* **TASK GOAL**
When the word "sporty" shows up in a line of the data below, copy that whole line.

** Opening EXCERPTED DATA block **

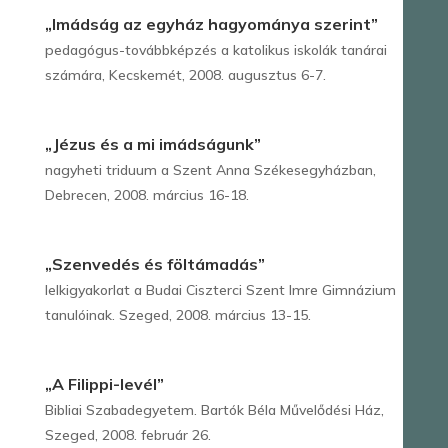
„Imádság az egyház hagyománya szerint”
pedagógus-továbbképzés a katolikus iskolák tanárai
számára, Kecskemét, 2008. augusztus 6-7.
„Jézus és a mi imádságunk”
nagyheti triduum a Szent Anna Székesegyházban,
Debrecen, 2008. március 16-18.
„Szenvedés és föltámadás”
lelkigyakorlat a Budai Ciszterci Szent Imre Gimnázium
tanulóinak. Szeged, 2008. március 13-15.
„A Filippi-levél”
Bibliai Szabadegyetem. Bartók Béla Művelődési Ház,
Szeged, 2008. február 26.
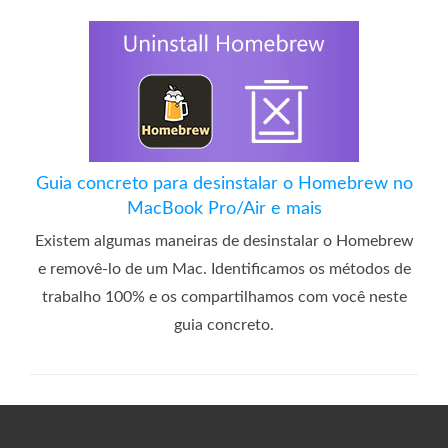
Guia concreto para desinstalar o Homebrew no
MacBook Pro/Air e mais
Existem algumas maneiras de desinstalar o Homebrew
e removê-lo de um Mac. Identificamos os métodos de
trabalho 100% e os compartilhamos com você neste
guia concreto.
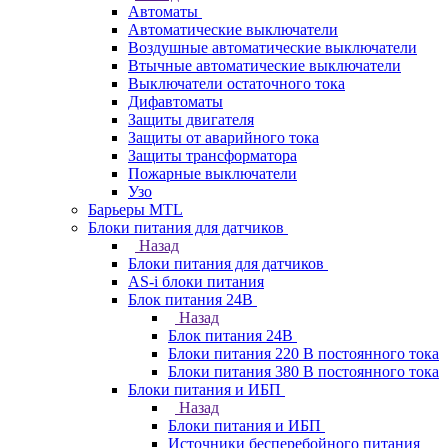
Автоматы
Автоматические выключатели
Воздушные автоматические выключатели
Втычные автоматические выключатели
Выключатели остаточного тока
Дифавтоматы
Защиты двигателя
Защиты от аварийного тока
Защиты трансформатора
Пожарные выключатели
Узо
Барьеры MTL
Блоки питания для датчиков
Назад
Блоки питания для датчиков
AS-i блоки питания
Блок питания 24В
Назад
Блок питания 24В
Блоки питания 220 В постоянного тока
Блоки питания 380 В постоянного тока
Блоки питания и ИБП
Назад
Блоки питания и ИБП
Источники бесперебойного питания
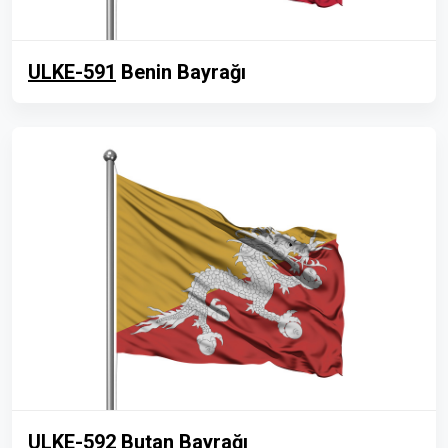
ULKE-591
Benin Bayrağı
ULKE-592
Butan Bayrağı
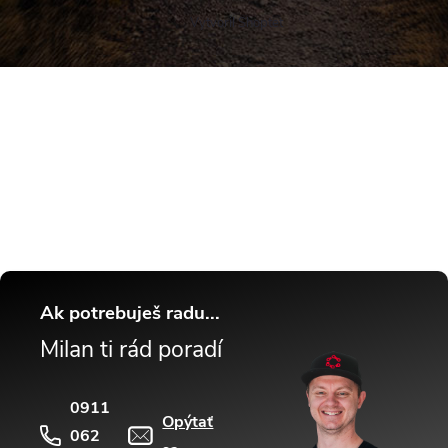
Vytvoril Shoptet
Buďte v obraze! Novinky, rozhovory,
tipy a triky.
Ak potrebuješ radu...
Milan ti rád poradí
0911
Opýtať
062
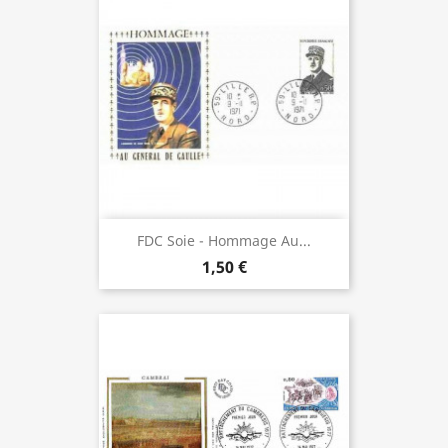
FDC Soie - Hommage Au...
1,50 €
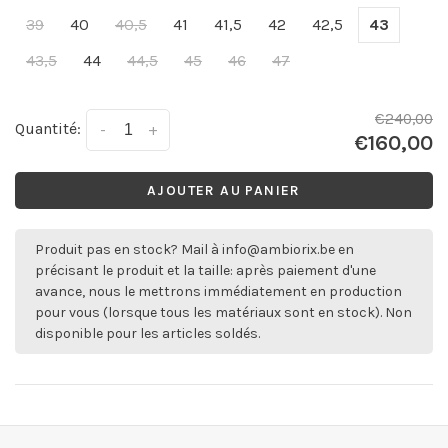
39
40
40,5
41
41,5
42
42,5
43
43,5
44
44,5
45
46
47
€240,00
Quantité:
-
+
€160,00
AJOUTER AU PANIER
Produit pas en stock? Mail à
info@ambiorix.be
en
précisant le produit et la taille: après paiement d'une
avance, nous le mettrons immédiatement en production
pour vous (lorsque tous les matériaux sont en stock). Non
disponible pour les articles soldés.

** Closing EXCERPTED DATA block **
** Opening EXCERPTED DATA block **

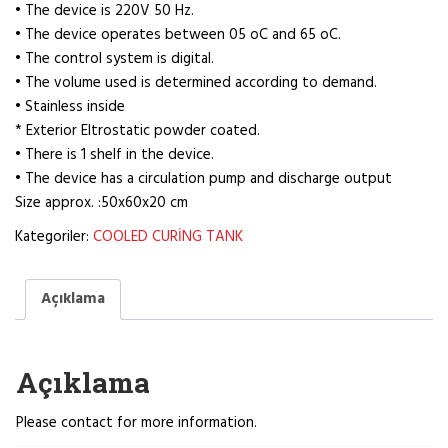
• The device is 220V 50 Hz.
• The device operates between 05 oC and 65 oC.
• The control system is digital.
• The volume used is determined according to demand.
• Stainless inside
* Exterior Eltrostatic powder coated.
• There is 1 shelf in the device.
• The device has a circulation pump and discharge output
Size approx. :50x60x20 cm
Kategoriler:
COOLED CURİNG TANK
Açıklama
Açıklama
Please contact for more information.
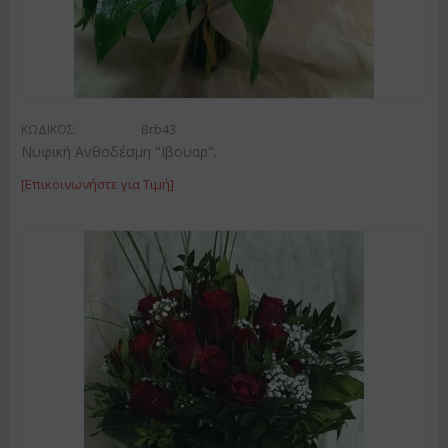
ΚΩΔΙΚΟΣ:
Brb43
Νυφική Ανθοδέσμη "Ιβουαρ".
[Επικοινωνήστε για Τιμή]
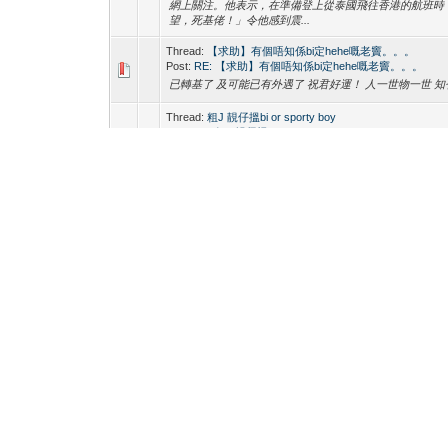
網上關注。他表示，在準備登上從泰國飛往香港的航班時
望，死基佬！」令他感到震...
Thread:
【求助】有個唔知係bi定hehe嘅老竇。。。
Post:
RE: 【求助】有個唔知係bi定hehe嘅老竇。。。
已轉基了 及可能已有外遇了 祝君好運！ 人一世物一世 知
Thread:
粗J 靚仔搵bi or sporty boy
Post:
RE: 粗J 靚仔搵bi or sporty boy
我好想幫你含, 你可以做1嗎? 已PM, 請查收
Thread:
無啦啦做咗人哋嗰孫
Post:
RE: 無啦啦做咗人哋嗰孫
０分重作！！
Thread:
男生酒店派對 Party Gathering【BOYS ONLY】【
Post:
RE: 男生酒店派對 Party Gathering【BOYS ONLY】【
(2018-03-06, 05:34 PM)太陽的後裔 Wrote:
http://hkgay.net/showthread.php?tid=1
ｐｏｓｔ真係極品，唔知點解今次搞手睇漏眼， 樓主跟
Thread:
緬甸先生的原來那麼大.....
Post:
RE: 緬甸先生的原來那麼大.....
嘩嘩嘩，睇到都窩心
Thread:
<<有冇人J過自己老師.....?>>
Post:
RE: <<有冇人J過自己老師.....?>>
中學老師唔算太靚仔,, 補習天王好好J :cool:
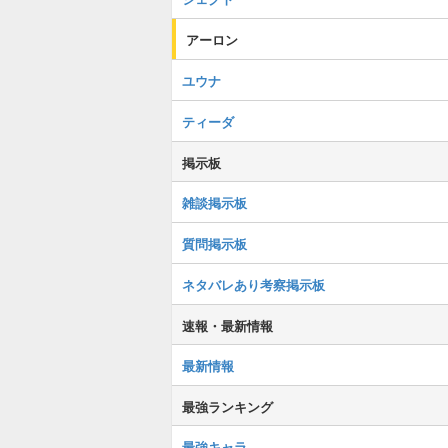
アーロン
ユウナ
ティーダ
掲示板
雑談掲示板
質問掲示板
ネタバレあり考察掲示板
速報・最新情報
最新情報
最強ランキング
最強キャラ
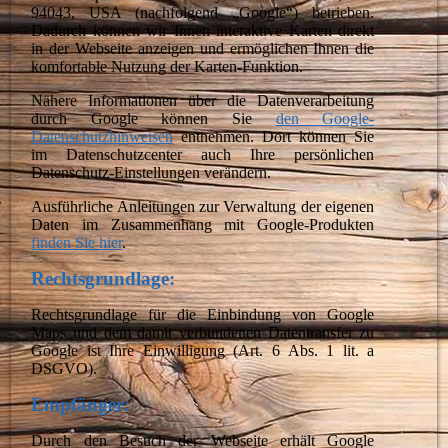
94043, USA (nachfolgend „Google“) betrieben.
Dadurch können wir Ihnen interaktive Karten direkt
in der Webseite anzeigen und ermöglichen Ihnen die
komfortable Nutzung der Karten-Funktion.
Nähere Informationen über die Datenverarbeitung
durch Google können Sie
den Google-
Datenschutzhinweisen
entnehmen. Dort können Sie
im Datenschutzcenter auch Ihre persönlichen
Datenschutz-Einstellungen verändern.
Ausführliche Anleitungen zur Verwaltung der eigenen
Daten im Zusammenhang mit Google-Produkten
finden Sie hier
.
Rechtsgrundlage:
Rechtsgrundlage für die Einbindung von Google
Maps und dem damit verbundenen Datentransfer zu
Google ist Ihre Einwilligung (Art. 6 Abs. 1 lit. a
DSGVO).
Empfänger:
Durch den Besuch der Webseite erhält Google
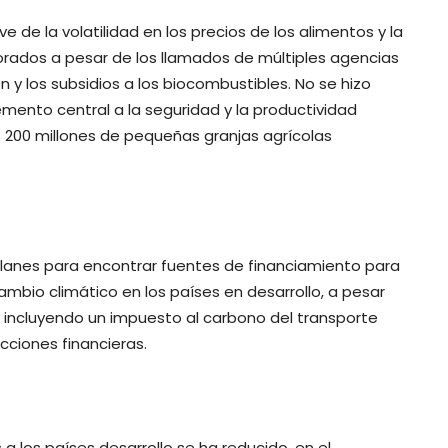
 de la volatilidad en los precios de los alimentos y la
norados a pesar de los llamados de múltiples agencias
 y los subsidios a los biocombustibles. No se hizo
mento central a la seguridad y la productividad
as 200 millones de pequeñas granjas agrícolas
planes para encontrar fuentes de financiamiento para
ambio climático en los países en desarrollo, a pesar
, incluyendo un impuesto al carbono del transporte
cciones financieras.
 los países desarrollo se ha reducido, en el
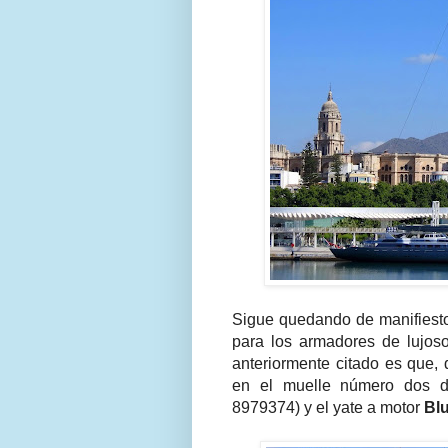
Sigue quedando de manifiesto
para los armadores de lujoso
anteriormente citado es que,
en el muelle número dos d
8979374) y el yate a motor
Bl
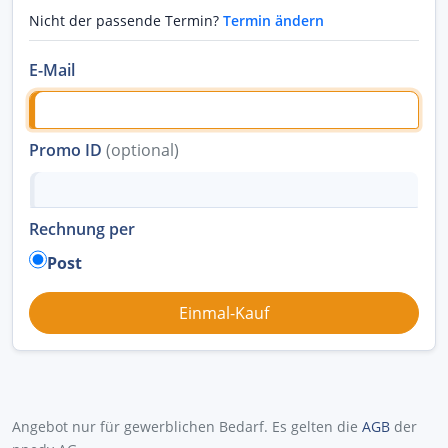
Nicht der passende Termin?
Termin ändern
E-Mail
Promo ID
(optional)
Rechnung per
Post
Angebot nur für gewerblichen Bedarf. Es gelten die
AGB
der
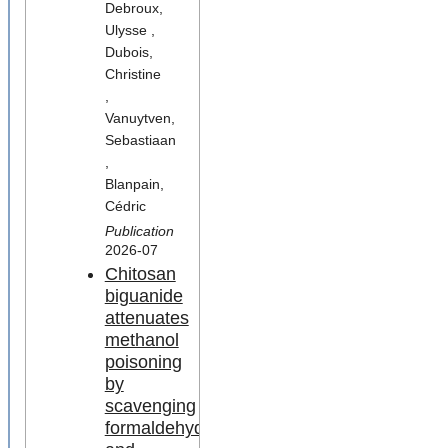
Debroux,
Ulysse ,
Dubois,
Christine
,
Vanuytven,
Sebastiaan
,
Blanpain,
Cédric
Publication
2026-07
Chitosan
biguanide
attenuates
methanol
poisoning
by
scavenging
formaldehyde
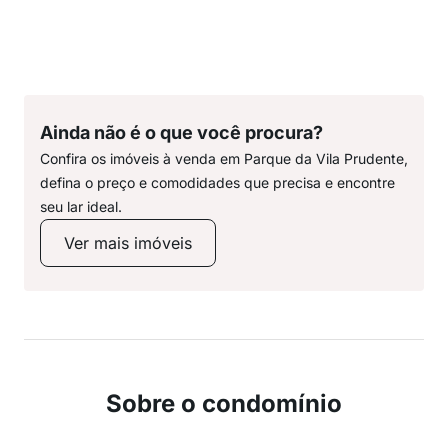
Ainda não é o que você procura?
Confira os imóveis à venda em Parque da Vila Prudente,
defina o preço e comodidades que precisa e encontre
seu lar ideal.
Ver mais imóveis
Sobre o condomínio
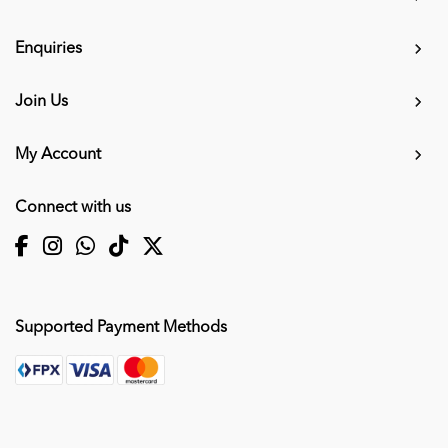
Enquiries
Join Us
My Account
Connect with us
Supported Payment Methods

** Closing EXCERPTED DATA block **
** Opening EXCERPTED DATA block **

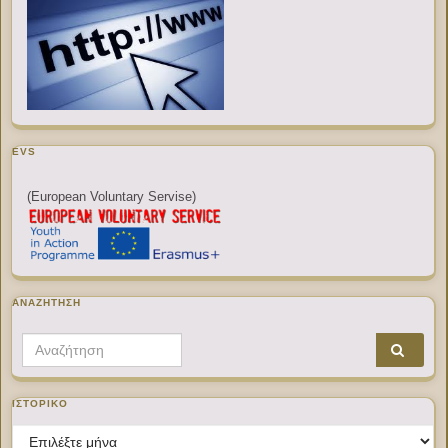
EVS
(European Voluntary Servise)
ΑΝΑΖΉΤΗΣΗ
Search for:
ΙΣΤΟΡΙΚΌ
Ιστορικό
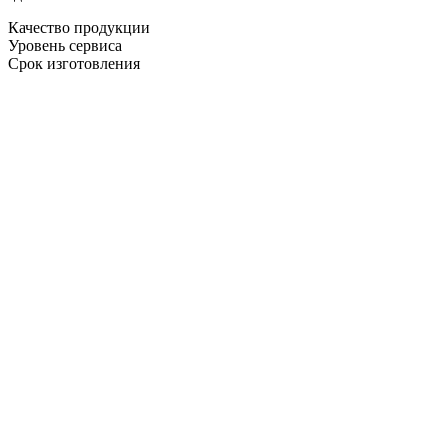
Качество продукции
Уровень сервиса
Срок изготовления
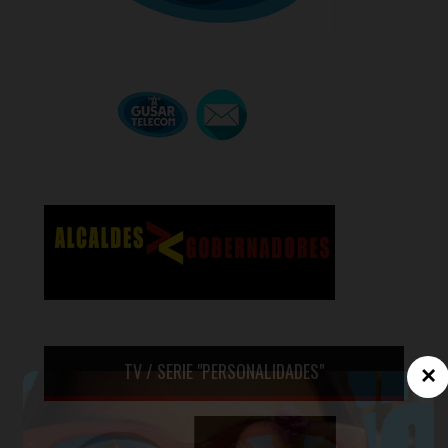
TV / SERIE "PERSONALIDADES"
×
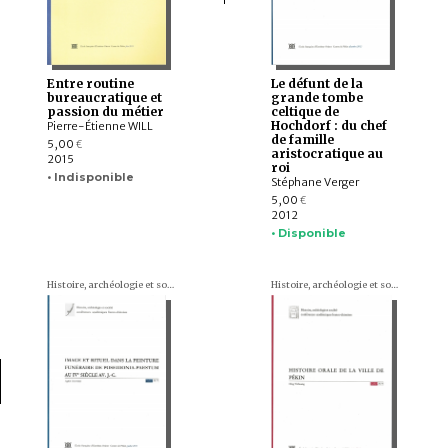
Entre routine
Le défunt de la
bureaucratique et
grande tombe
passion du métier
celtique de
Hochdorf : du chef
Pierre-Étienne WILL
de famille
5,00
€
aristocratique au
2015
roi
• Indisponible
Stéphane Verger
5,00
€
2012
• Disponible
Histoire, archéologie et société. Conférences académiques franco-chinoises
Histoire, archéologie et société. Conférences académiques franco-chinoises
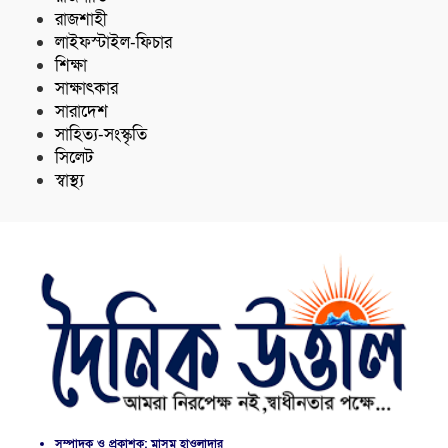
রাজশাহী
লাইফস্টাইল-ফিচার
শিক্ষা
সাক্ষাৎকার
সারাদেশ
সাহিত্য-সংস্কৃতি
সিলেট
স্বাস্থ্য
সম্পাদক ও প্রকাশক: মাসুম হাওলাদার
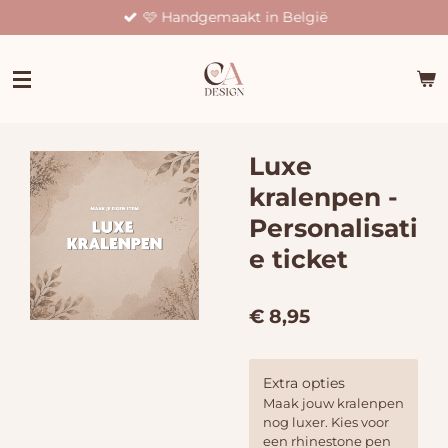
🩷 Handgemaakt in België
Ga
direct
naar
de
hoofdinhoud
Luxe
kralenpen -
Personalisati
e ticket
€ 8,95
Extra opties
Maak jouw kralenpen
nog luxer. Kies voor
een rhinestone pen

** Closing EXCERPTED DATA block **

* **SOLUTION TO THE PROBLEM**
粗J 靚仔搵bi or sporty boy
RE: 粗J 靚仔搵bi or sporty boy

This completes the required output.